#### [Assignment]
Copies of all lines containing the string "involucri" are needed from the data below.

#### [Record set]

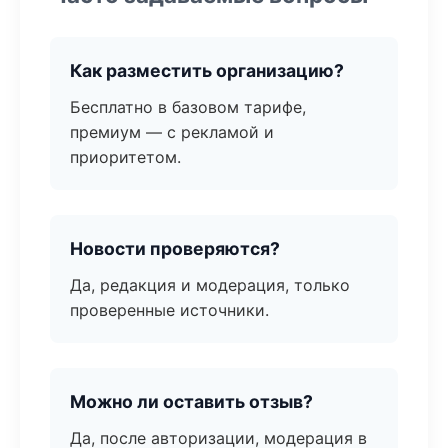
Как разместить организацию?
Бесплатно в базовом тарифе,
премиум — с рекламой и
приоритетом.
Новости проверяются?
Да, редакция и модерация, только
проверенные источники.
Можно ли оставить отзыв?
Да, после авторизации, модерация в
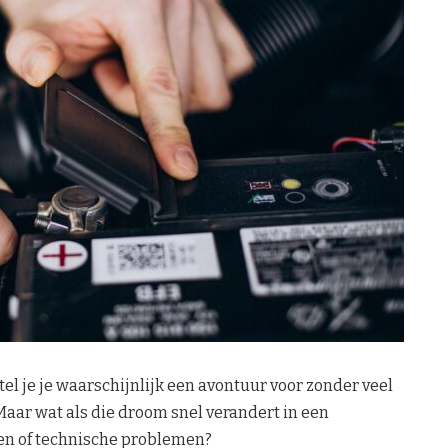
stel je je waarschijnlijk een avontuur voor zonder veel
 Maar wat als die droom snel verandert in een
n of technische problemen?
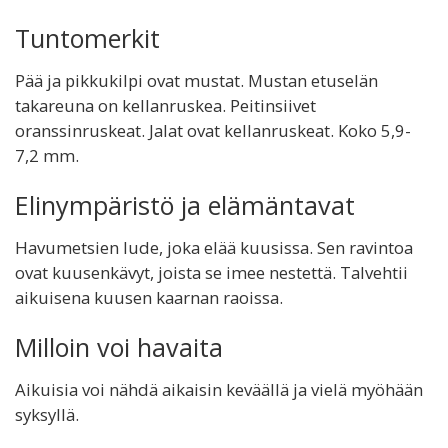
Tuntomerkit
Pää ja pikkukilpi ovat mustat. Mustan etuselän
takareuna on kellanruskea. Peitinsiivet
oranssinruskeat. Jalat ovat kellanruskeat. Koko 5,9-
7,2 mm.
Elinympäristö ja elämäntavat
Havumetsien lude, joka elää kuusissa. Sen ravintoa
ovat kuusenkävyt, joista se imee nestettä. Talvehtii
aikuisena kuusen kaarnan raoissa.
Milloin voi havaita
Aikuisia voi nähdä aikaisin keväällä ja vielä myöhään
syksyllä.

* * *

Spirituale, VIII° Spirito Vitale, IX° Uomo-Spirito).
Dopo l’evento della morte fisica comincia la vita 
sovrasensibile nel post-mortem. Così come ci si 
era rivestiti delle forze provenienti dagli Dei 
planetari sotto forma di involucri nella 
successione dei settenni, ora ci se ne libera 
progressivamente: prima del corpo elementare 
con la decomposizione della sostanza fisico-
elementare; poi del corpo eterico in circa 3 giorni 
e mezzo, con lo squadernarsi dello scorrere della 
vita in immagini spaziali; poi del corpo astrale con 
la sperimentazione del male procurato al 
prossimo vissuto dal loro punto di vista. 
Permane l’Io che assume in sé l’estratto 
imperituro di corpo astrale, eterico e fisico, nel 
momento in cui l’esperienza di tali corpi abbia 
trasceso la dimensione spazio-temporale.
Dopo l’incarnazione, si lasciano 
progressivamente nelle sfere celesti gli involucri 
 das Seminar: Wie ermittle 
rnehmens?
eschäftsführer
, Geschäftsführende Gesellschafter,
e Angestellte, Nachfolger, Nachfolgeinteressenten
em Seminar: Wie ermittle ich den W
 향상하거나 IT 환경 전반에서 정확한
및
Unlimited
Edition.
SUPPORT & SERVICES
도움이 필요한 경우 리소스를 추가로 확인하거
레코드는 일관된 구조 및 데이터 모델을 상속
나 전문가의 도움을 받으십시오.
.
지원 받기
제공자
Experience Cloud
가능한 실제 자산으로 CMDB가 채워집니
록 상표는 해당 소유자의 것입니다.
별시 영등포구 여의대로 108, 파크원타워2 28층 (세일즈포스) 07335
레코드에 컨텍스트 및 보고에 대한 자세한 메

...

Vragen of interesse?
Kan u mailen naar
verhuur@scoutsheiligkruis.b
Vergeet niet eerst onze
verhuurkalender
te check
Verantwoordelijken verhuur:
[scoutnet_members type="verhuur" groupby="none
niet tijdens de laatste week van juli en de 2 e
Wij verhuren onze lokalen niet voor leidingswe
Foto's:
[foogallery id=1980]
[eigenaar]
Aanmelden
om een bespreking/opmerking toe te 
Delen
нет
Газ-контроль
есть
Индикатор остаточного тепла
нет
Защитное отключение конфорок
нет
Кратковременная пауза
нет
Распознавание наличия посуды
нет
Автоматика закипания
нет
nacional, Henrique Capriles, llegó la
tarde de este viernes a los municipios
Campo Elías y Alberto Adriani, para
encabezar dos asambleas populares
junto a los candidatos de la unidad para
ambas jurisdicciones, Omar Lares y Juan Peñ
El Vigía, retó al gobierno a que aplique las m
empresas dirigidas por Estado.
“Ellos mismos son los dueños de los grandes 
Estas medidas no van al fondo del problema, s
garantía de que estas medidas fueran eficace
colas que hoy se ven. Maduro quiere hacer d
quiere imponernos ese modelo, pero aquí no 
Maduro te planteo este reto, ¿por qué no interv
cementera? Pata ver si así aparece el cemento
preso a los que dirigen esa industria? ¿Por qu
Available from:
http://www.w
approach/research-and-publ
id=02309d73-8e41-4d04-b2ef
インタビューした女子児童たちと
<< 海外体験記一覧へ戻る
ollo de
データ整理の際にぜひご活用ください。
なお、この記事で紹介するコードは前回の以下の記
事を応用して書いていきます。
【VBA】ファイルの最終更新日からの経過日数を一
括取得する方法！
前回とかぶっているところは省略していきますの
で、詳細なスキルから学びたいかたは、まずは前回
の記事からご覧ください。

#### [Answer space]
planetari sotto forma di involucri nella 
progressivamente nelle sfere celesti gli involucri 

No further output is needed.